Listening – Learning – Leading – Transforming thoughts in Christian Living, Fellowship & Theology
Friday, December 16, 2011
Christ... above our families?
After introducing the radical idea of the “sword” dividing... Jesus goes on to illustrate it in a very sensitive area that touches everyone. He speaks of something that occupies a very high place in our lives, sometimes “higher” than God. You might be surprised... it's your family.
Look what Jesus says in Matthew 10:35–38... "For I have come to turn "a man against his father, a daughter against her mother, a daughter-in-law against her mother-in-law - a man's enemies will be the members of his own household." Anyone who loves his father or mother more than me is not worthy of me; anyone who loves their son or daughter more than me is not worthy of me. Whoever does not take up their cross and follow me is not worthy of me.”
That is a deeply personal and threatening example of how the “sword that divides.” It is one of the most controversial statements said by Jesus in the Bible. What kind of person would make these kinds of statements? What kind of person would be so bold, so outrageous as to step into another person's life and say... You have to love me more than your own children, more than your mother or your father?
To be so bold, you either have to be the Messiah with the authority to demand that kind of allegiance or you're a maniac. In either case, this “attitude” does not fit our family-friendly view of Jesus that we cleave to. Certainly not the view of Jesus we like at the holidays, which are supposed to be all about family.
That's precisely the point.

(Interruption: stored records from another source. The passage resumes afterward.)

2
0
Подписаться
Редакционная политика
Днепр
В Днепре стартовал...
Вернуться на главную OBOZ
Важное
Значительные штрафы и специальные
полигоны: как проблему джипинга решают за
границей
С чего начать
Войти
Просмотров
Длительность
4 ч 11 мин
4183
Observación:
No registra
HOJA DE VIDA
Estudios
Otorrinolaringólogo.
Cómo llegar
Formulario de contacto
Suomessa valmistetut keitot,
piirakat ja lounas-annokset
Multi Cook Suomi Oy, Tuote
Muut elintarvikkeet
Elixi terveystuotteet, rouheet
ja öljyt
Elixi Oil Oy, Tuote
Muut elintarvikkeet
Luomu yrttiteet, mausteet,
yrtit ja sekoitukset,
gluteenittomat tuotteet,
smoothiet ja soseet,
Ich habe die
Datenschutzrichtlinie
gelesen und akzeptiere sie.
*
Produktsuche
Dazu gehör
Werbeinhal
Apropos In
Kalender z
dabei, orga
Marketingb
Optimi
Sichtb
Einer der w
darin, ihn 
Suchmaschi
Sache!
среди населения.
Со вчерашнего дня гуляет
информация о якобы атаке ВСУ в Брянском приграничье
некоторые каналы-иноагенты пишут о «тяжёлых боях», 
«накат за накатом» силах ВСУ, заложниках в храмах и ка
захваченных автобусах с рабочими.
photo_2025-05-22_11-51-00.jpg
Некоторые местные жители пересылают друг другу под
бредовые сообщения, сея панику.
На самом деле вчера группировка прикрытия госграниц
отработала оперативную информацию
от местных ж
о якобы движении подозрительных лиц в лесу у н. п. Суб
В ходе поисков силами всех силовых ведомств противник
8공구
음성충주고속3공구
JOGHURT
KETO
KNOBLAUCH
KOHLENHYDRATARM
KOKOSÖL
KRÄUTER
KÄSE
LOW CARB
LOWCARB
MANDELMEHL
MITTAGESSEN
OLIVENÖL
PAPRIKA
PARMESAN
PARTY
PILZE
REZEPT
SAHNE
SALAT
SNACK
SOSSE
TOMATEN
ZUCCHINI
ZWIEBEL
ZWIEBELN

Jesus recognizes that in our alienation from God, in our separation from Him, we tend to put something else in God's rightful place in our lives, and sometimes we'll even exalt something that is good and wonderful like family... putting our loved ones in a place rightfully reserved for God alone.
This is radical thinking, potentially causing one of three reactions: for seekers... accepting Jesus or rejecting him entirely. For the already believing Christian... accepting or rejecting this aspect of your allegiance to Christ. For a Christian, the consequences are dire... you will stunt your growth in Christ, never progressing to maturity.
Jesus is not saying it's wrong to be deeply committed to loving our children, our parents and our mates. He does not want us to think members of our households are a bad influence. The problem is when we exalt them to a place of priority and pre-eminence that belongs to God alone. When family become primary and God and His mission for us becomes secondary, we have a problem in our relationship with God.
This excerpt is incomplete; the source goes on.